REST Easy with Nexista

May 4th, 2007
SPECIAL NOTE: If you happen upon this page searching for information about Representational State Transfer (REST), please also visit the wikipedia article on Representational State Transfer (REST) web development architectures. If you know anything about REST, please contribute it to that page. That page needs help!

I previously blogged about my theories on separation of functionality and how I wanted to setup a RESTful app API methodology in the nexista PHP / XSL / XML framework .

Its now in motion and its working well. Here's some quick updates on the matter:

  • The requester is a nexista action called curl.action.php and appropriately uses the libcurl client functions to make the request and handle the response.
  • It uses the same session as the current accessing browser.
  • It takes the following parameters:
    • url
    • params (most likely an xpath reference)
    • target flow node to store the results
  • The rawxml.action.php is also used to parse he result into flow as a set of nodes rather than a string. This might be possible within curl.action.php.
  • I modified flow.php to add a parameter for requesting an associative array.

Lingering questions:

  1. Should only unique parameters be passed? i.e. - should a request contain a duplicate value for the same parameter name: user_id[]=100 and user_id[]=100? I don't think so and I setup curl.action.php to filter dups out.
  2. Is there a common REST response format? I've seen resource tags used, as well as XLINK attributes, though the wikipedia article on Representational State Transfer I read was vague on the difference between REST responses and Plain old XML (POX) responses.

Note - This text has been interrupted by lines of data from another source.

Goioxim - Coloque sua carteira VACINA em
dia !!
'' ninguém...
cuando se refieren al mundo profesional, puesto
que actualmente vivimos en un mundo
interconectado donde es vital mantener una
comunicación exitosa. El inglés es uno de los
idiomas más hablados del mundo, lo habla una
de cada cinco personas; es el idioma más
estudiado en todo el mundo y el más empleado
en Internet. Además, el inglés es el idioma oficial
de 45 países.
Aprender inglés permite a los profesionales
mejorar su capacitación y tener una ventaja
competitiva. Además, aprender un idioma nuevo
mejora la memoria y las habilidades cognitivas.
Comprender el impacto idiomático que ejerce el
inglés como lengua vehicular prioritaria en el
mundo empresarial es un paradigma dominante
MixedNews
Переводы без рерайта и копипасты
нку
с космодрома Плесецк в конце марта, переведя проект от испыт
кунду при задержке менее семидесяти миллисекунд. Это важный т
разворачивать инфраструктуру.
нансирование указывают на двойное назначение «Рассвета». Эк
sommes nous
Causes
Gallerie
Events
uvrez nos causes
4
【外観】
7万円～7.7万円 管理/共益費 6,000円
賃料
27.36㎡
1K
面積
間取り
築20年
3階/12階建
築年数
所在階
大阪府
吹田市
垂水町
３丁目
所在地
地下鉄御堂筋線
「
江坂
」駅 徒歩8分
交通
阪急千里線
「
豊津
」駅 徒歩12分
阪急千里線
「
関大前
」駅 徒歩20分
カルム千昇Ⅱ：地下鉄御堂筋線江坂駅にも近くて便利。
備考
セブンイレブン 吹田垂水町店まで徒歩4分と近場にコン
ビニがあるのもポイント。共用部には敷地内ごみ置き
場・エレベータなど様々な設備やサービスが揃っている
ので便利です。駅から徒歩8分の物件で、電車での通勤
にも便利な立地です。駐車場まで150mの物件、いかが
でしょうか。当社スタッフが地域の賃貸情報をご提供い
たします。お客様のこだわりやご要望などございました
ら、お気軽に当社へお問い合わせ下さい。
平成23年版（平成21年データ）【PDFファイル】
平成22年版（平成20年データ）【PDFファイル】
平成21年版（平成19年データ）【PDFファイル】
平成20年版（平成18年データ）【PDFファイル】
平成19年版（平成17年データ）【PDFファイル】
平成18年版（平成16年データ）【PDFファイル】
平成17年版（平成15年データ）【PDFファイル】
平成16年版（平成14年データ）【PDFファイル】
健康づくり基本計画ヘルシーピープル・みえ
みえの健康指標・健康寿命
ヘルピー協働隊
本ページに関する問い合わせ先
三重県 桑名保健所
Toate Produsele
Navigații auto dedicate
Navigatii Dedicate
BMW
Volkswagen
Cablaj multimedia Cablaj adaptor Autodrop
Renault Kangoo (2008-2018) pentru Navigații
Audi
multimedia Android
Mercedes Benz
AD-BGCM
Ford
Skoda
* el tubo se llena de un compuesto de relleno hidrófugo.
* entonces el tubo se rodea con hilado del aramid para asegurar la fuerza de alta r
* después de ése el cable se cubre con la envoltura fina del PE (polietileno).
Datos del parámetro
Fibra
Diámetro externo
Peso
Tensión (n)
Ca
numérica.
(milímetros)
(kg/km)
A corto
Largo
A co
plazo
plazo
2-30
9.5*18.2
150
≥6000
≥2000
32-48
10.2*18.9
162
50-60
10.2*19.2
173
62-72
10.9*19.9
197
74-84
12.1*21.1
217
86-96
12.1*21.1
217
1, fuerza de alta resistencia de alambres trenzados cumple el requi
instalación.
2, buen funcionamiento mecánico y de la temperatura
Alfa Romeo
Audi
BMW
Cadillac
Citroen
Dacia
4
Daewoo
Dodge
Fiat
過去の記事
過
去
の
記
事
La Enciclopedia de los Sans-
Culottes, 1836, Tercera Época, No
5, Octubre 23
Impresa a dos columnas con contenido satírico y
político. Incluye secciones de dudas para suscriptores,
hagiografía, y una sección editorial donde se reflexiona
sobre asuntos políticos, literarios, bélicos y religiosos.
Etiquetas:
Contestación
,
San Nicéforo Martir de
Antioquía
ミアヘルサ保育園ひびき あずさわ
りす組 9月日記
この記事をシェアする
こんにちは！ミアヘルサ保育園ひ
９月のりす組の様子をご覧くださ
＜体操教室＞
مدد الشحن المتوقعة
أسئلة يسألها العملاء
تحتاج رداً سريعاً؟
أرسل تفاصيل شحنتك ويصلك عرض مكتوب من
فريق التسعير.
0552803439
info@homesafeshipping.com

In other Nexista news, I hacked my way through adding configurable support for data access entities, aka custom table names and table name prefixes. It still needs some work, but the idea was inspired by the table prefix method used by Wordpress and many other great apps. With Wordpress on debian specifically, I really like how easy it is to create new database table prefixes based upon server name. Here's what I use:

$specific_site = str_replace('.','',$_SERVER['SERVER_NAME']);
$table_prefix = $specific_site.'_';

And shared:

define('DB_NAME', 'mysql');
define('DB_USER', 'myisam');
define('DB_PASSWORD', '');
define('DB_HOST', 'localhost');
define('CUSTOM_USER_TABLE', 'wp_all_users');
define('CUSTOM_USER_META_TABLE', 'wp_all_usermeta');
$server = DB_HOST;
$loginsql = DB_USER;
$passsql = DB_PASSWORD;
$base = DB_NAME;

I'm starting to feel that Nexista is more of a web application framework than a php application framework.